As companies continue to increase capital spending for the expansion of artificial intelligence, the number of layoffs in the tech sector in the US has left many workers frustrated and concerned about job security.

Goldman Sachs Senior Global Economist Joseph Briggs estimates that more than 9 percent of the workforce, or about 15 million workers, could lose their jobs during the 10-year AI transition period. report It was published last month.

This “could be the kind of automation and reallocation shock we saw in the late ’90s and early 2000s and other periods of significant technological change.” Briggs said.

“However [Briggs] “It is believed that these losses will be temporary due to the expectation that artificial intelligence will create many new jobs in the long term, even if it destroys existing ones,” the Goldman Sachs report said.
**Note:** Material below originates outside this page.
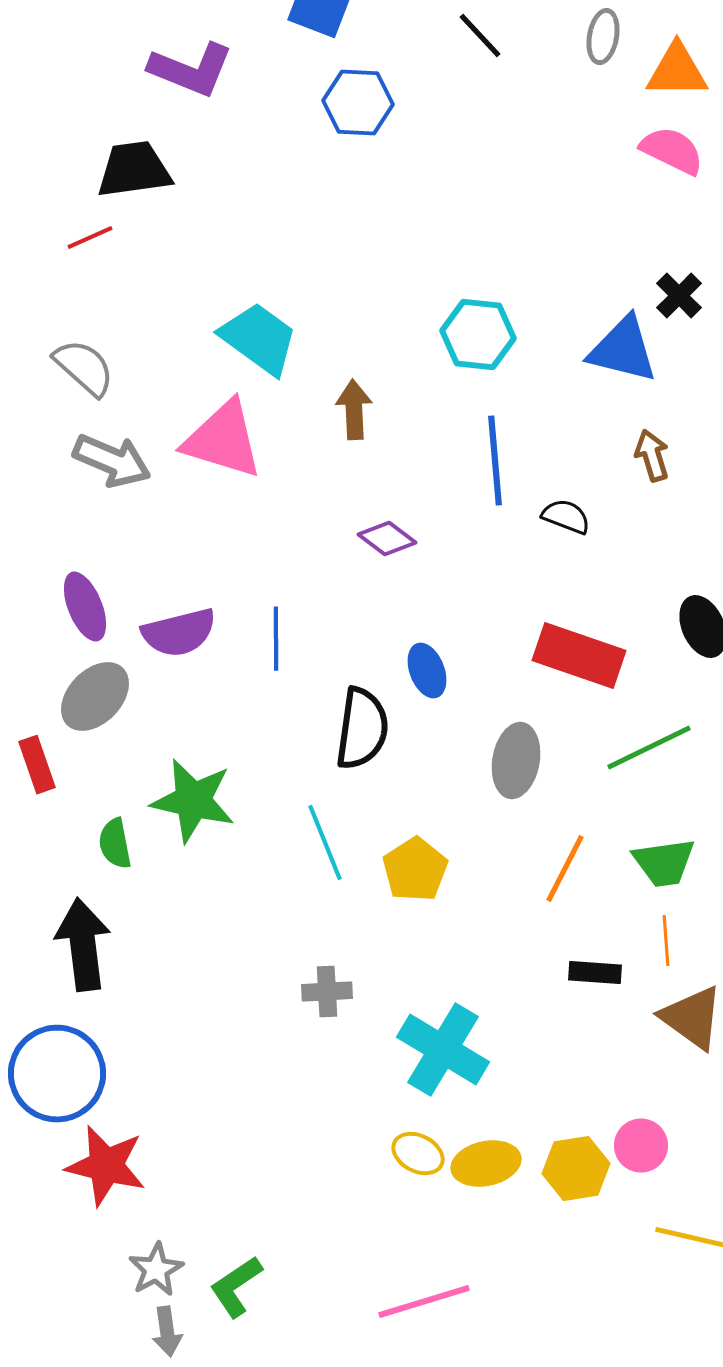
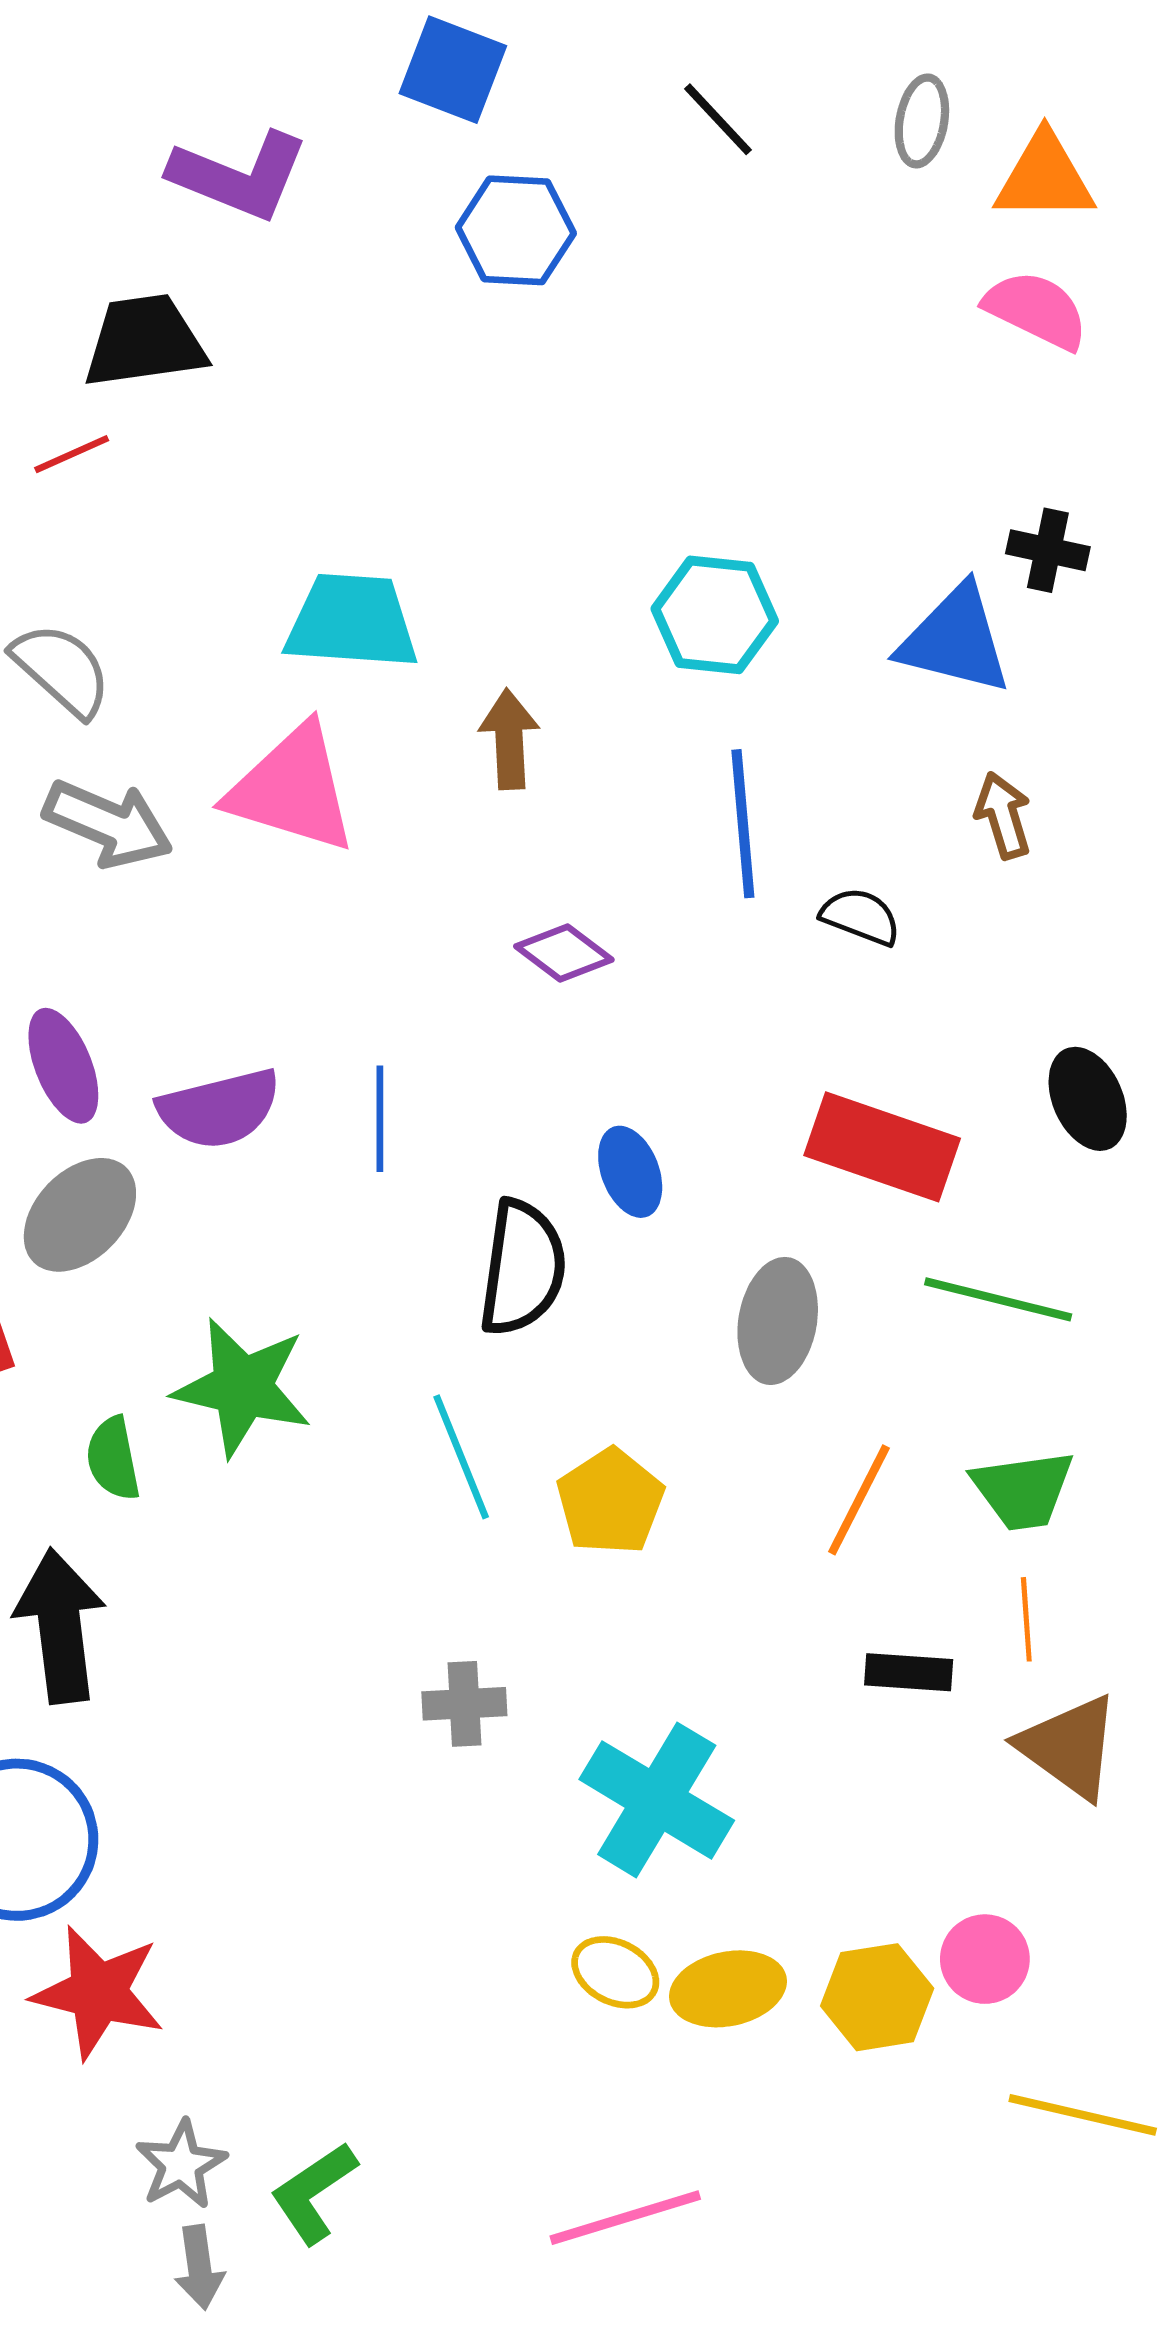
black cross: (679, 296) -> (1048, 550), turned -33
cyan trapezoid: (259, 339) -> (352, 622), turned -32
green line: (649, 748) -> (998, 1299), turned 40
Sovereign wealth funds can serve in multiple roles when it comes to artificial intelligence. According to the research firm, they can lead the development of AI at the national level by financing capital-intensive AI infrastructure, take stock in AI companies, and capture a share of AI-driven economic gains for the public treasury. Unexpected Trust.

However, sovereign wealth funds may also face challenges in management amid the public interest and the global race to develop AI capabilities.

“There is also a tension between the financial mandate (maximizing returns for citizens) and the strategic mandate (building national AI capacity, maintaining influence on border systems), as these goals can conflict when the best financial investment is a foreign AI company rather than a domestic AI company,” Windfall Trust said. he added.